Intervention de Éric Coquerel

Réunion du jeudi 14 décembre 2023 à 9h30
Commission des finances, de l'économie générale et du contrôle budgétaire

Photo issue du site de l'Assemblée nationale ou de WikipediaÉric Coquerel, président :

Je vous remercie, monsieur le directeur général. Avant d'en venir aux questions, je souhaite vous livrer une réflexion.

J'observe tout d'abord que le sujet de la dette a été considéré comme moins essentiel au moment de la crise du covid, la priorité ayant été donnée à la mobilisation de fonds visant à préserver notre économie. Si, auparavant, nous considérions la dette comme une problématique essentielle au sein de nos différents budgets, nous avons relativisé son importance avant de la laisser exploser. Cette politique de financement inhabituelle, pleinement assumée du fait de la pandémie, a conduit les banques centrales à racheter la dette qui n'était, dès lors, plus soumise aux règles du marché. Chacune des banques centrales nationales a ainsi pu détenir de la dette à hauteur de 20 % environ, ce qui était théoriquement contraire aux traités européens.

Le premier objectif de la dette est celui de faire appliquer des politiques telles que la réduction des dépenses publiques, ou encore une politique de l'offre. Je considère que le ratio rapportant le coût de la dette au PIB doit être appréhendé en pourcentage plutôt qu'en valeur. Il est aujourd'hui de 2,2 % du PIB et sera de 2,7 % en 2027, des niveaux bien inférieurs à ceux que nous avons connus dans les années 90 en France ou que connaissent actuellement les États-Unis, où il est de 4 % sans que la croissance du pays ne s'en trouve affaiblie pour autant. J'émets donc d'importantes réserves sur les mises en garde répétées qui servent à justifier les politiques de baisse des dépenses publiques. Et j'affirme que la dette, qui ne doit pas être cultivée pour elle-même mais pour son utilisation, est à la fois une nécessité pour la stabilisation macroéconomique et un outil d'investissement aussi puissant qu'indispensable. Il est en effet inenvisageable de financer sur une seule année des investissements qui serviront sur des années voire des décennies. Dans leur rapport, Jean Pisani-Ferry et Selma Mahfouz préconisent d'ailleurs un endettement de 250 à 300 milliards d'euros en cumulé d'ici à 2030, considérant que la dette écologique est plus importante que la dette financière en ce qu'elle ne peut être ni effacée ni renégociée.

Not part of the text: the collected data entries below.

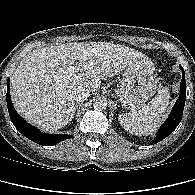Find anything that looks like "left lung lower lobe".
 <instances>
[{"instance_id": "0a47b994", "label": "left lung lower lobe", "mask_w": 195, "mask_h": 195, "mask_svg": "<svg viewBox=\"0 0 195 195\" xmlns=\"http://www.w3.org/2000/svg\"><path fill=\"white\" fill-rule=\"evenodd\" d=\"M180 69L182 71V80L180 83V95L171 111L170 116L159 129L157 136L154 139V143L160 142L164 138L169 136L175 130V128L178 126V124L182 119L185 100H186V83H185L184 69L181 66Z\"/></svg>"}]
</instances>
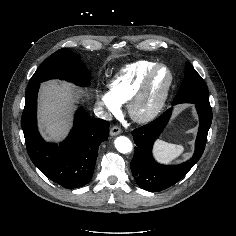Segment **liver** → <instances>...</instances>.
Wrapping results in <instances>:
<instances>
[{"instance_id":"liver-1","label":"liver","mask_w":236,"mask_h":236,"mask_svg":"<svg viewBox=\"0 0 236 236\" xmlns=\"http://www.w3.org/2000/svg\"><path fill=\"white\" fill-rule=\"evenodd\" d=\"M74 89V86L56 80L41 85L38 120L46 139L60 141L66 136L76 97Z\"/></svg>"}]
</instances>
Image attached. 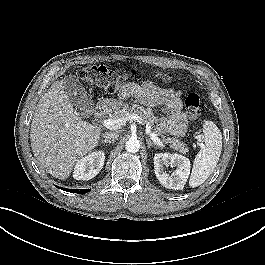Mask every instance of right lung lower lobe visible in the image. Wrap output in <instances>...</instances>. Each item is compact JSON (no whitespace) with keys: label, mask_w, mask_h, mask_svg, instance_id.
<instances>
[{"label":"right lung lower lobe","mask_w":265,"mask_h":265,"mask_svg":"<svg viewBox=\"0 0 265 265\" xmlns=\"http://www.w3.org/2000/svg\"><path fill=\"white\" fill-rule=\"evenodd\" d=\"M59 188H61L64 191H67V192L81 193V194L87 193V192L90 191V189H81V190H79V189H67V188H62V187H59Z\"/></svg>","instance_id":"obj_1"}]
</instances>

Dans son dernier rapport, l'ADEME évalue par ailleurs le coût de l'inaction écologique à 260 milliards d'euros par an. Rapporté à la charge de la dette, il apparaît comme beaucoup plus lourd pour nos finances publiques et pour notre économie en général au regard du sujet de la bifurcation écologique réaffirmé lors de la COP 28.

Ces constats amènent un ensemble d'interrogations. En premier lieu, ne pensez-vous pas que la volonté de réduire à tout prix le niveau de la dette soit susceptible de réduire la qualité de la signature de la France ? Cela doit nous amener à nous interroger sur les conditions actuelles de financement. De 1948 à 1966, la dette publique française était levée hors-marché, via un circuit du Trésor. La dette liée à la crise du covid a quant à elle conduit les banques centrales à prendre des mesures nouvelles permettant de sortir du marché une partie de cette dette. Ne devrions-nous donc pas tendre vers cette direction, notamment pour faire face à la question de la bifurcation écologique ? Cela permettrait de faire face à la pression des marchés et à la question des taux d'intérêt qui y sont liés. De la même manière, un plancher de détention d'OAT ne serait-il pas nécessaire pour sortir une partie de la dette du marché ?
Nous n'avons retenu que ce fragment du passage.